Wer ist schuld an den Frankfurter Niederlagen – Trainer Reimann oder der schwache Kader?

Frankfurt (Main). Selbst die etwas plumpe Frage eines Fernsehreporters konnte Willi Reimann nicht aus der Ruhe bringen. Wie lange er noch Trainer in Frankfurt sein werde, wurde der 53-jährige Fußballlehrer nach der 0:2-Heimniederlage gegen den VfB Stuttgart gefragt. Reimann schob seine Brille hoch und antwortete: „Na, wir werden mal sehen.“

Tatsache ist, dass sich nach der achten Niederlage der Druck auf die Mannschaft und Trainer Willi Reimann erhöht hat. Der stoische Westfale hatte sich zuletzt „Reimann raus“-Rufe anhören müssen und konnte während des Spiels gegen den VfB Transparente lesen wie: „Willi suchst Du Streit? Vorbei ist Deine Zeit“. Oder: „Selbst der dümmste Ochse sieht, was in seinem Stall geschieht.“ Auf die „Reimann raus“-Rufe hatte der Trainer mit dem ihm eigenen Sarkasmus geantwortet: „Wenn ein Ochse schreit, schreien die anderen mit.“

Nach der recht ordentlichen Leistung gegen den Tabellenführer dürfte das Ochsengebrüll etwas leiser werden. Denn jeder am Main müsste eigentlich einsehen, dass sich der Mann mit einer Zweitliga-Mannschaft abmüht und ohne den seit Monaten verletzten Kopf Jens Keller auskommen muss. Dafür stehen ihm Stürmer zur Verfügung, die nicht einmal ins leere Tor treffen. „Unser sehr gutes Spiel“ (Reimann) und der Kommentar von Teamchef Rudi Völler machen etwas Mut: „Nach dieser Leistung hat die Eintracht keinen Grund, den Kopf hängen zu lassen.“ Gesenkten Hauptes herumzulaufen ist ohnehin nicht Reimanns Art. Und auf Rückendeckung vom auf der Brust schwachen Vorstand und Aufsichtsrat kann er verzichten. „Ich decke meinen Rücken selbst.“ Bis 2005 läuft sein Vertrag.
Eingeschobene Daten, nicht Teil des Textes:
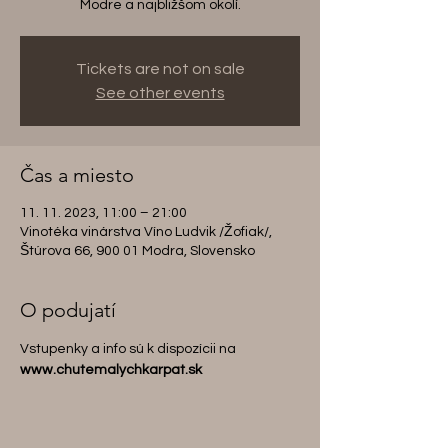
Modre a najbližšom okolí.
Tickets are not on sale
See other events
Čas a miesto
11. 11. 2023, 11:00 – 21:00
Vinotéka vinárstva Víno Ludvik /Žofiak/,
Štúrova 66, 900 01 Modra, Slovensko
O podujatí
Vstupenky a info sú k dispozícii na 
www.chutemalychkarpat.sk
Mit einem verbalen Rundumschlag hatte Willi Reimann vor einigen Tagen den Vorstand sowie die Anhänger des hessischen Traditionsklubs gegen sich aufgebracht. „Diese ganzen Schlauberger hier kotzen mich an. Die üblichen Mechanismen greifen wieder perfekt, die in Frankfurt mehreren Trainern den Job gekostet haben. Wenn der Verein der Einschätzung der Fans folgen und sich für einen anderen Trainer entscheiden will, wenn jemand meint, er kann es besser, dann habe ich kein Problem damit“, hatte Reimann gesagt. Er wird sich daran erinnert haben, dass bei der Eintracht in den vergangenen 23 Jahren 26 Trainer vorzeitig ihren Hut nehmen mussten.
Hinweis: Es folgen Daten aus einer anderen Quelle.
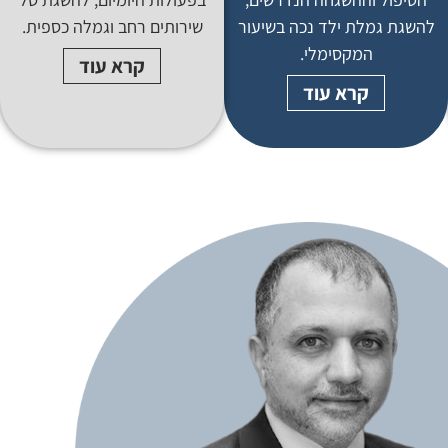
להשגת גמלת ילד נכה בשיעור
שירותים רחב וגמלה כספית.
המקסימלי.
קרא עוד
קרא עוד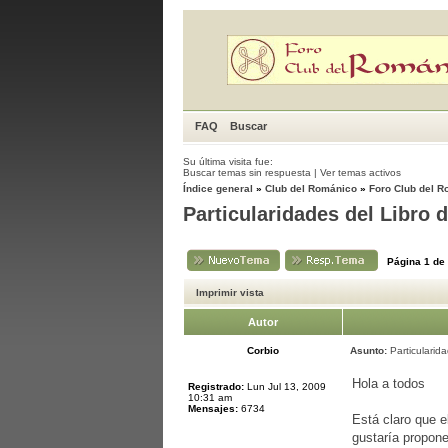
FAQ
Buscar
Su última visita fue:
Buscar temas sin respuesta
|
Ver temas activos
Índice general
»
Club del Románico
»
Foro Club del 
Particularidades del Libro d
Página
1
de
Imprimir vista
Autor
Corbio
Asunto:
Particularida
Hola a todos
Registrado:
Lun Jul 13, 2009
10:31 am
Mensajes:
6734
Está claro que e
gustaría propone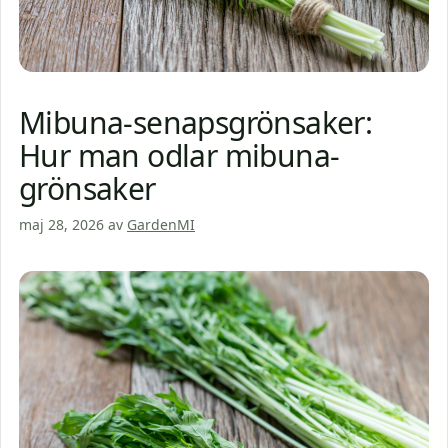
Mibuna-senapsgrönsaker:
Hur man odlar mibuna-
grönsaker
maj 28, 2026
av
GardenMI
Auf Konfrontationskurs war Reimann vor allem zu Vereinspräsident Peter Fischer gegangen. Der Unternehmer ist Reimann bereits seit Amtsbeginn im Juli 2002 ein Dorn im Auge. „Der war im Wald und hat die Regionalliga geplant. Ich habe mit meinen Leuten damals um die Lizenz für die zweite Liga gekämpft. Hier wurde vor anderthalb Jahren alles in die Grütze gefahren. Aber die Leute sind im Verein noch schön am Werk“, hatte Reimann geschimpft. Völlig fassungslos hatte Frankfurts Vorstandssprecher Heiko Beeck auf diese Verbalattacken reagiert. „Ich bin wütend darüber, was hier passiert. Die Aussagen von Reimann sind der Sache Eintracht Frankfurt nicht dienlich“, sagte Beeck, der Reimann zum Rapport bestellt hatte.
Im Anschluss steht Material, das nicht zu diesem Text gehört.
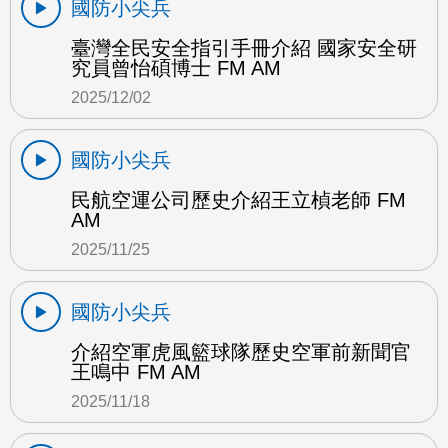
國防小尖兵
臺灣全民安全指引手冊介紹 國家安全研
究員曾怡碩博士 FM AM
2025/12/02
國防小尖兵
民航空運公司歷史介紹王立楨老師 FM
AM
2025/11/25
國防小尖兵
介紹空軍虎風籃球隊歷史空軍前新聞官
王鳴中 FM AM
2025/11/18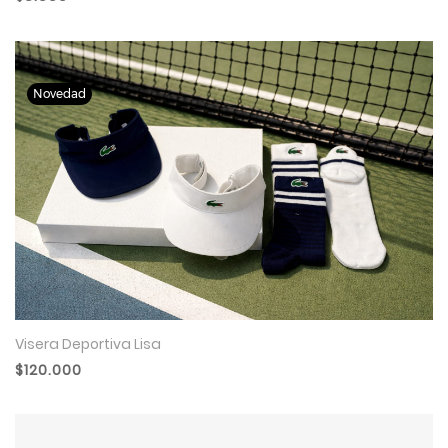
Visera Deportiva Lisa
$120.000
Nach der Niederlage am Samstag und dem erneuten Sturz auf einen Abstiegsplatz sind die Verantwortlichen der Eintracht um Frieden bemüht. „Der Rundumschlag von Herrn Reimann ist abgehakt. Ich denke sogar, dass die letzte Woche einen gruppendynamischen Prozess in Gang gebracht hat. Die Mannschaft spürt, dass es jetzt auf sie ankommt“, sagte Vorstandssprecher Beeck. Auch Reimann wollte von einer Kluft zwischen ihm und den Spielern nichts wissen. „Ich habe zuletzt viele Einzelgespräche geführt, und kein Spieler hat mir zu verstehen gegeben, dass wir keine Mannschaft mehr sind“, sagte er und drehte ab.